It took us another week to repair the damages we had suffered, to get out and bend to their places our spare sails, and to regain the course we were on when the storm first struck us.

Then followed a month during which we did not sight a vessel; it seemed as though the gale had swept clean the surface of the ocean, and left us the sole survivor of its fury.

The month of failure to discover a sail was succeeded by two weeks during which every ship we sighted ran away from us, and when they came to an end we had been eight weeks at sea without so much as the ghost of a prize to cheer our hearts.

We now were off the mouth of the St. Lawrence, and the orders had been given us to take a homeward course, when our lookout called out:

“Ship ahoy! Two points off our weather bow. She’s a large ship, and carries the English colors.”

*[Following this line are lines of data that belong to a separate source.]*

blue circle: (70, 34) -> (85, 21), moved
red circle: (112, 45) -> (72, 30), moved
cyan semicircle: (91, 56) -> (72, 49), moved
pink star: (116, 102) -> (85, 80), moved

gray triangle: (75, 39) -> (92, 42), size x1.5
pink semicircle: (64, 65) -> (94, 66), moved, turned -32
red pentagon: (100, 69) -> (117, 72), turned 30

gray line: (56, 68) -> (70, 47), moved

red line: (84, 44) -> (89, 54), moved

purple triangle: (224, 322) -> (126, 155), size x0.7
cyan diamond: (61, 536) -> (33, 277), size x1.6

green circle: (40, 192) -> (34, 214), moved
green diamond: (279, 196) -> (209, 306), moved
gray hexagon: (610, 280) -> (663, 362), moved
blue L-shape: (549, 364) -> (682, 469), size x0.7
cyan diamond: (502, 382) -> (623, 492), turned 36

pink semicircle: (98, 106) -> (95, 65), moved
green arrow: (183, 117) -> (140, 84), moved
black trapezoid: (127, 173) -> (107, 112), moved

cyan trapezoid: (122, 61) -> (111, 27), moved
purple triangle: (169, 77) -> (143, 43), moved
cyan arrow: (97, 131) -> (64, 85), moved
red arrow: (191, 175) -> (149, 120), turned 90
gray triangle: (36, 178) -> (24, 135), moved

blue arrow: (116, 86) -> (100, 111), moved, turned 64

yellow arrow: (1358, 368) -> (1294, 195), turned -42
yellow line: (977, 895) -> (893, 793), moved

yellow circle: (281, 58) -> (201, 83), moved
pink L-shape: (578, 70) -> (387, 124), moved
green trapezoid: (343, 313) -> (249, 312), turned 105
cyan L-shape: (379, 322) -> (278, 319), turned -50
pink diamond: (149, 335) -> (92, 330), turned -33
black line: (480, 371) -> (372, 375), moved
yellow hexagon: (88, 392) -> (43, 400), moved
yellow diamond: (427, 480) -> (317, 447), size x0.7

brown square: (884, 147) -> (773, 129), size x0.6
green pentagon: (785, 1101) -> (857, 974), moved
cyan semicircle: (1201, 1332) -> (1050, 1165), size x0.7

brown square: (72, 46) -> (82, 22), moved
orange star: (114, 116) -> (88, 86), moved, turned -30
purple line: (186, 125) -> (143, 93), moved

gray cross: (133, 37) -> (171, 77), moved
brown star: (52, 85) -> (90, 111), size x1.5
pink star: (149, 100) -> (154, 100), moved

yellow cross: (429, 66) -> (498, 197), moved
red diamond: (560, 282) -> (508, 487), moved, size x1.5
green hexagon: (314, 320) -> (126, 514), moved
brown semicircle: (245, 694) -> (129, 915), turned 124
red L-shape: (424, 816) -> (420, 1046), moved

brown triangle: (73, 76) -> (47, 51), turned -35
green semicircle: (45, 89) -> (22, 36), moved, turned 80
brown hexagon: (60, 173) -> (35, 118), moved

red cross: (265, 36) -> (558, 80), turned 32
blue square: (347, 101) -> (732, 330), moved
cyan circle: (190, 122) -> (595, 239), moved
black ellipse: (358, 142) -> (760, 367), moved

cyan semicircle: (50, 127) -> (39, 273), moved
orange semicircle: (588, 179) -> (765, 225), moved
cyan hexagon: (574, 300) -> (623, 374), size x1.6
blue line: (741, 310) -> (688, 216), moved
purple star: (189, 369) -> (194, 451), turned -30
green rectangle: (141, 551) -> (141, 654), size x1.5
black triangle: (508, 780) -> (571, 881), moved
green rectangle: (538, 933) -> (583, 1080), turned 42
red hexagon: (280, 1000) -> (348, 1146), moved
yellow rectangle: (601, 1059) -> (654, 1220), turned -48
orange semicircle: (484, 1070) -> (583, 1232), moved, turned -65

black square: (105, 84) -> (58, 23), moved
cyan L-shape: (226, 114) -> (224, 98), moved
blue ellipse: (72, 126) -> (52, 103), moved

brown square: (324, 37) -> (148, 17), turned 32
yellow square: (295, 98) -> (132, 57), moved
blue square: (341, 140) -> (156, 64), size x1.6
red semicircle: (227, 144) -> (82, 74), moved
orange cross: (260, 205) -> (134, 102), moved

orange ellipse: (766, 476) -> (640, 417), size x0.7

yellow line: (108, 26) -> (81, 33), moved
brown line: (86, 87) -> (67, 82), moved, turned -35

Hoping at last we had found a prize, so that we need not return to port empty-handed, we changed our helm, and ran down towards her.

We had not gone a mile before the man at the masthead again called out:

“She’s a British frigate, a big one, sir, and she has headed down this way.”

Lieutenant Barrows, our executive officer, sprang into the shrouds and gazed at the ship through his glass for some minutes. Then he jumped down, saying to me:

“It is the Hind, Sir William Young commander, and carrying fifty-four guns. I’ve seen her too many times to be mistaken. Will you notify the Captain, Lieutenant Dunn?”